I want to estimate the pose of a current image relative to a matched one in a database. The images are coming from a moving robot with reasonably accurate odometry so I can take two consecutive images that are both similar to the one in the database and have a good estimate of the relative pose between these two images. I want to use that information to estimate the 3D relationship between the matched keypoints in the two current images using triangulatePoints and then use solvePnPRansac to estimate the pose of the image in the database relative to the first current image using the keypoints that also match to it.
If have tried to implement this in OpenCV with Python as shown below. Currently I do not use the database image and am simply confirming if I can get the odometery that I enforced back, but unfortunately the current output is garbage (translation in the order of e+10).
import numpy as np
import cv2
# Fisheye camera and distortion matrices
K=np.array([[455.5000196386718, 0.0, 482.65324003911945], [0.0, 340.6409393462825, 254.5063795692748], [0.0, 0.0, 1.0]])
D=np.array([[-0.018682808343432777], [-0.044315351694893736], [0.047678551616171246], [-0.018283908577445218]])
orb = cv2.ORB_create(nfeatures=1000)
bf = cv2.BFMatcher(cv2.NORM_HAMMING, crossCheck=False)

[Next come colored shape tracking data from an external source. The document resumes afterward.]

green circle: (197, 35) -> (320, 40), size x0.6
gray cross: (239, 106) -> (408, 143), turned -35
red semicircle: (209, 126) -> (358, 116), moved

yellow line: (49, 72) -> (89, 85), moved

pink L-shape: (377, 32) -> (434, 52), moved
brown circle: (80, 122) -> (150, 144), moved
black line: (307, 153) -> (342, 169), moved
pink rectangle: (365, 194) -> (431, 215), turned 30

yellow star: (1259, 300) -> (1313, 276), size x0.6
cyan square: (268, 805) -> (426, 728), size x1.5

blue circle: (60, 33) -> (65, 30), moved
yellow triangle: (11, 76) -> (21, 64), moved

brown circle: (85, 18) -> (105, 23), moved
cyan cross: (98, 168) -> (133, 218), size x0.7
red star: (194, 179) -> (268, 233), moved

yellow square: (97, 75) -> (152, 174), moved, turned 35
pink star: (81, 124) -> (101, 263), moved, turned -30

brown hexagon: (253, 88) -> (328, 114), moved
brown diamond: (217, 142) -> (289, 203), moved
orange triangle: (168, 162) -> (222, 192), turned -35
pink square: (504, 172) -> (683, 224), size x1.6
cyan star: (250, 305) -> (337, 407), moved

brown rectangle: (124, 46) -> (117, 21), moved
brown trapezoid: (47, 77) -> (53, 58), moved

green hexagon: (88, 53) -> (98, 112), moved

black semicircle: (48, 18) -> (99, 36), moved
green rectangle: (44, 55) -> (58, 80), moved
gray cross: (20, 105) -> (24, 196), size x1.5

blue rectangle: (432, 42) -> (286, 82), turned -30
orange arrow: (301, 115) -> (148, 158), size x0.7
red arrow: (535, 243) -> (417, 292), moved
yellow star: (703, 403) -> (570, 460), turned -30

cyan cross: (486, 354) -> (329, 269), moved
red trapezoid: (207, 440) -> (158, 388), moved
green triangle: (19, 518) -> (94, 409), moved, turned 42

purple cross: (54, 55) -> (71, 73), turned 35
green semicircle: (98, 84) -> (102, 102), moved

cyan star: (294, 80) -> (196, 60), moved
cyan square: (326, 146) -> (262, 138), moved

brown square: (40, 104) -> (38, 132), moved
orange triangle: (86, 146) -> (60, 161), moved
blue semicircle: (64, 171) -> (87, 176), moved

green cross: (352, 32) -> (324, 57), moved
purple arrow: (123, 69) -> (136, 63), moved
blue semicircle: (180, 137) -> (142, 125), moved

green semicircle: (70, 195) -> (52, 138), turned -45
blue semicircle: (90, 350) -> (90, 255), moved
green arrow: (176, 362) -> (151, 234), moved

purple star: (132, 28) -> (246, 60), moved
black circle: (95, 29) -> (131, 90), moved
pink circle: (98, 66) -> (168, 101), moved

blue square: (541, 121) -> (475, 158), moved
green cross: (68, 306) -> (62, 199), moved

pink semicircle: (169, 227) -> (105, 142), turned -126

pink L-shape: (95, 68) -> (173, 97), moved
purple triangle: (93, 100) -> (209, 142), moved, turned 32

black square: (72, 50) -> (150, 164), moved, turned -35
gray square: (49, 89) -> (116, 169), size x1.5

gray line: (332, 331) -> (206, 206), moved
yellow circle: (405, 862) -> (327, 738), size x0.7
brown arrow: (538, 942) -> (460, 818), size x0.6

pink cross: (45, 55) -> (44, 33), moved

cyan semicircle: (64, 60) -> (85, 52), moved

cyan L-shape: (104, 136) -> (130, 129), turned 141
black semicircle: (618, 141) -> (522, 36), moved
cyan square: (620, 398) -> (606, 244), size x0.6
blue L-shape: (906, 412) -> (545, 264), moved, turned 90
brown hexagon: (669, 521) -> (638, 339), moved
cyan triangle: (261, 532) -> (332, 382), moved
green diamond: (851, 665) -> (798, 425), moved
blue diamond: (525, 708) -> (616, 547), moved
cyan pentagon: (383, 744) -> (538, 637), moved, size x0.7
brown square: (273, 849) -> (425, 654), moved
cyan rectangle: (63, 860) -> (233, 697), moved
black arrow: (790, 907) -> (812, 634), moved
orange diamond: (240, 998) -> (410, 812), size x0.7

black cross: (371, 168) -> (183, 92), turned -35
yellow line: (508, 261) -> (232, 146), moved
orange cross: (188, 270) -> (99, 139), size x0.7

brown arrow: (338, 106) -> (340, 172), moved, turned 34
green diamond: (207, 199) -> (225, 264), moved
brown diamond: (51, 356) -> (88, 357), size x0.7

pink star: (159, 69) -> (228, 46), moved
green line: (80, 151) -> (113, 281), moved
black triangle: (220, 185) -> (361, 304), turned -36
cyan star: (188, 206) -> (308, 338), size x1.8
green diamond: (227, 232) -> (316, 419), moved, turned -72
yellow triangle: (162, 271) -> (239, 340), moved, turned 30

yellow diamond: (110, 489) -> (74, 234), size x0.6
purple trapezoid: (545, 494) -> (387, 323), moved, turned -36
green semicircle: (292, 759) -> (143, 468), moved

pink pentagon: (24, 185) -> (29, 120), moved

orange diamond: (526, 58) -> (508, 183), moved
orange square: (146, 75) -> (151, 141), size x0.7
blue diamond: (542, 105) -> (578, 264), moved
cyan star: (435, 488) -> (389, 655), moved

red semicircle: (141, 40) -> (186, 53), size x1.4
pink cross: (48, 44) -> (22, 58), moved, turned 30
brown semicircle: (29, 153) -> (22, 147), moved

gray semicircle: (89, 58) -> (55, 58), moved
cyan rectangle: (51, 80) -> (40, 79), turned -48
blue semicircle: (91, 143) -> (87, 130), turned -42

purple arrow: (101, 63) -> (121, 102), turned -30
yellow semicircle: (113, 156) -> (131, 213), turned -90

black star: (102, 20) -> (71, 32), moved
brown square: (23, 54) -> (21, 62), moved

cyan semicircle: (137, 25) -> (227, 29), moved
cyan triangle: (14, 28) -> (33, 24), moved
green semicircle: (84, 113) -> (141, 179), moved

img0 = cv2.imread("0cm.png")
img2 = cv2.imread("2cm.png")
# Find keypoints and match them up
kp0, des0 = orb.detectAndCompute(img0, None)
kp2, des2 = orb.detectAndCompute(img2, None)
matches = bf.knnMatch(des0, des2, k=2)
# Find good matches using the ratio test
ratio_thresh = 0.8
good_matches = []
for m,n in matches:
if m.distance < ratio_thresh * n.distance:
good_matches.append(m)
# Convert from keypoints to points
pts0 = np.float32([kp0[m.queryIdx].pt for m in good_matches]).reshape(-1, 1, 2)
pts2 = np.float32([kp2[m.trainIdx].pt for m in good_matches]).reshape(-1, 1, 2)
# Remove the fisheye distortion from the points
pts0 = cv2.fisheye.undistortPoints(pts0, K, D, P=K)
pts2 = cv2.fisheye.undistortPoints(pts2, K, D, P=K)
# Keep only the points that make geometric sense
# TODO: find a more efficient way to apply the mask
E, mask = cv2.findEssentialMat(pts0, pts2, K, cv2.RANSAC, 0.999, 1, None)
_, R, t, mask = cv2.recoverPose(E, pts0, pts2, cameraMatrix=K, mask=mask)
pts0_m = []
pts2_m = []
for i in range(len(mask)):
if mask[i] == 1:
pts0_m.append(pts0[i])
pts2_m.append(pts2[i])
pts0 = np.array(pts0_m).T.reshape(2, -1)
pts2 = np.array(pts2_m).T.reshape(2, -1)
# Setup the projection matrices
R = np.eye(3)
t0 = np.array([[0], [0], [0]])
t2 = np.array([[0], [0], [2]])
P0 = np.dot(K, np.concatenate((R, t0), axis=1))
P2 = np.dot(K, np.concatenate((R, t2), axis=1))
# Find the keypoint world homogeneous coordinates assuming img0 is the world origin
X = cv2.triangulatePoints(P0, P2, pts0, pts2)
# Convert from homogeneous cooridinates, TODO: find a more efficient way
X /= X[3]
objPts = X.T[:,:3]
# Find the pose of the second frame
_, rvec, tvec, inliers = cv2.solvePnPRansac(objPts, pts2.T, K, None)
print(rvec)
print(tvec)
Is there something wrong with my code or my approach (or both)?